Reflections on Declarative Configuration

Brian Grant
ITNEXT
Published in
8 min readMar 27, 2024

Are declarative configuration and Infrastructure as Code all they’re cracked up to be?

I have spent a lot of time working on declarative configuration in Kubernetes: early thoughts, kubectl apply, KRM, kustomize, Google Cloud Config Sync, kpt, porch, ... During that same time, declarative automation evolved in parallel inside Google, which has used declarative configuration extensively for many years, and Terraform emerged outside, as well as many other tools in this fragmented space.

What is declarative configuration, what is it good for, and how would I approach it?

Declarative configuration vs. Infrastructure as Code

First, note that I didn’t say Infrastructure as Code (IaC). Infrastructure as Code generally has two implications that get mixed together:

  1. Infrastructure configuration should be represented as code or a code-like format, including template markup syntax, configuration languages (e.g., HCL, CUE), general-purpose languages (e.g., Typescript), and sometimes scripts. These formats typically support inline parameter substitution, field references, expressions, conditionals, and sometimes loops and functions.
  2. Configuration should be managed using the same tools and practices as code, including text files, source control, code reviews, builds, and CI/CD.

Neither is necessary nor sufficient for declarative configuration. Infrastructure as Code is not even necessarily declarative. That said, popular Infrastructure as Code tools, such as Terraform and Helm, are mostly declarative (except for provisioners, hooks, etc.).

Also note that I’m talking mostly about configuration of resources in Kubernetes and resources in cloud-like infrastructure systems, though it also largely applies to application configuration. Such resources are data structures, often with many attributes and substructures (lists, maps, unions).

Here’s a Terraform example:

resource "google_compute_global_forwarding_rule" "http" {
project = var.project
count = local.create_http_forward ? 1 : 0
name = var.name
target = google_compute_target_http_proxy.default[0].self_link
ip_address = local.address
port_range = var.http_port
labels = var.labels
load_balancing_scheme = var.load_balancing_scheme
network = local.internal_network
}

Kubernetes supports standard operations (Create, Read, Update, Delete, List) and metadata (names, labels, annotations) on its resources. This enables (mostly) general-purpose read, modify, write operations on groups of them, which kubectl leveraged early on. The resource types and their schemas can be defined declaratively. In Terraform, the operations and schemas are defined in code on the client side through the provider framework. This framework enables fat clients to paper over quirky APIs with custom methods, unfortunate behaviors, inconsistent structure, and so on. Such a client can be very time consuming to write, however. More on that later.

Common use cases require multiple heterogeneous resources, often with common properties and cross references among them and to other resources.

So configuration of resources using Infrastructure as Code entails writing, editing, maintaining a large set of interlinked struct constructors. These constructors are executed sometimes at build time, but often at deploy time.
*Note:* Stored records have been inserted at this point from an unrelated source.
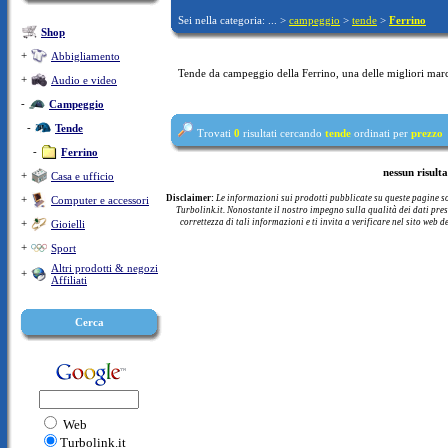
Sei nella categoria: ... >
campeggio
>
tende
>
Ferrino
Shop
+
Abbigliamento
Tende da campeggio della Ferrino, una delle migliori marc
+
Audio e video
-
Campeggio
-
Tende
Trovati
0
risultati cercando
tende
ordinati per
prezzo
-
Ferrino
nessun risult
+
Casa e ufficio
+
Disclaimer:
Le informazioni sui prodotti pubblicate su queste pagine s
Computer e accessori
Turbolink.it. Nonostante il nostro impegno sulla qualità dei dati pre
+
correttezza di tali informazioni e ti invita a verificare nel sito web d
Gioielli
+
Sport
Altri prodotti & negozi
+
Affiliati
Cerca
Web
Turbolink.it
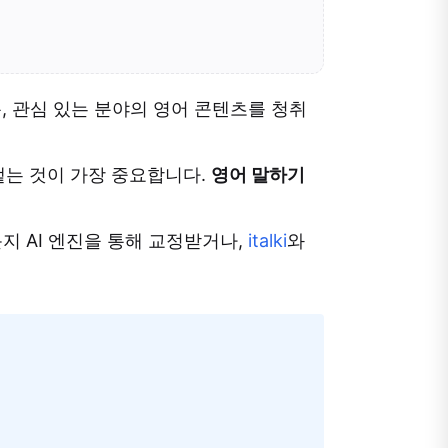
, 관심 있는 분야의 영어 콘텐츠를 청취
뱉는 것이 가장 중요합니다.
영어 말하기
지 AI 엔진을 통해 교정받거나,
italki
와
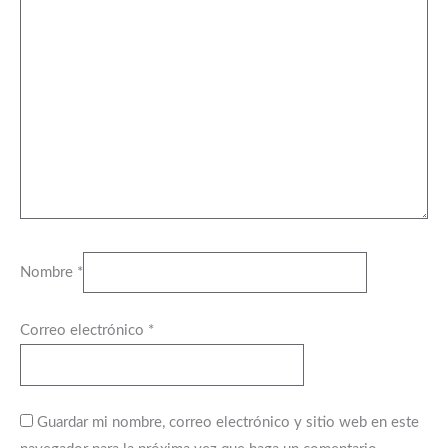
Nombre
*
Correo electrónico
*
Guardar mi nombre, correo electrónico y sitio web en este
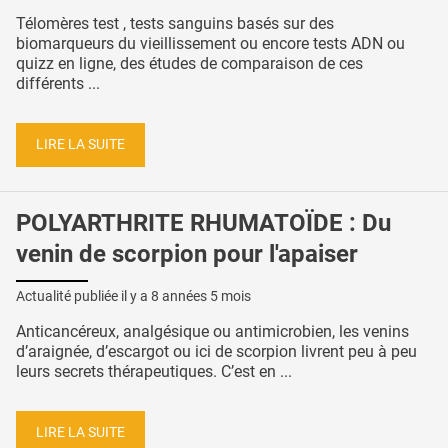
Télomères test , tests sanguins basés sur des
biomarqueurs du vieillissement ou encore tests ADN ou
quizz en ligne, des études de comparaison de ces
différents ...
LIRE LA SUITE
POLYARTHRITE RHUMATOÏDE : Du
venin de scorpion pour l'apaiser
Actualité publiée il y a
8 années 5 mois
Anticancéreux, analgésique ou antimicrobien, les venins
d’araignée, d’escargot ou ici de scorpion livrent peu à peu
leurs secrets thérapeutiques. C’est en ...
LIRE LA SUITE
There are often two tools reasonably popular in a particular category at any given time, such as Chef and Puppet or Helm and Kustomize, and a long long tail of others that never reach escape velocity. My impression is that choice of format is frequently driven by ecosystems (e.g., Terraform, Helm), familiarity, and preference.

New configuration languages (AKA DSLs) generally have steep learning curves and initially smaller content, tool, and library ecosystems. I’ve also observed that many people responsible for authoring configuration don’t want to write, test, maintain, build, operate, upgrade, etc. configuration generation programs written in general-purpose languages. I’d be interested in data regarding whether that is changing with Pulumi and the CDKs (e.g., cdk8s.io). I’d guess it partly depends on how reusable the generation code is and how often it needs to be changed. It seems like a good fit where it can be embedded in a tool or framework. I was going to use sst.dev as an example, but it appears to be moving away from the AWS CDK and is rebuilding on top of Terraform providers, which are used in Pulumi and Crossplane as well as Terraform. I agree that targeting the resource layer is the way to go.

What is declarative configuration?

Declarative configuration expresses the desired state as opposed to the steps required to achieve it. It represents the goal. Declarative configuration enables focusing on the WHAT rather than the HOW. Fundamentally, the desired state is representable as serialized data. Since this data can be voluminous, it is often generated, such as using Infrastructure as Code tools.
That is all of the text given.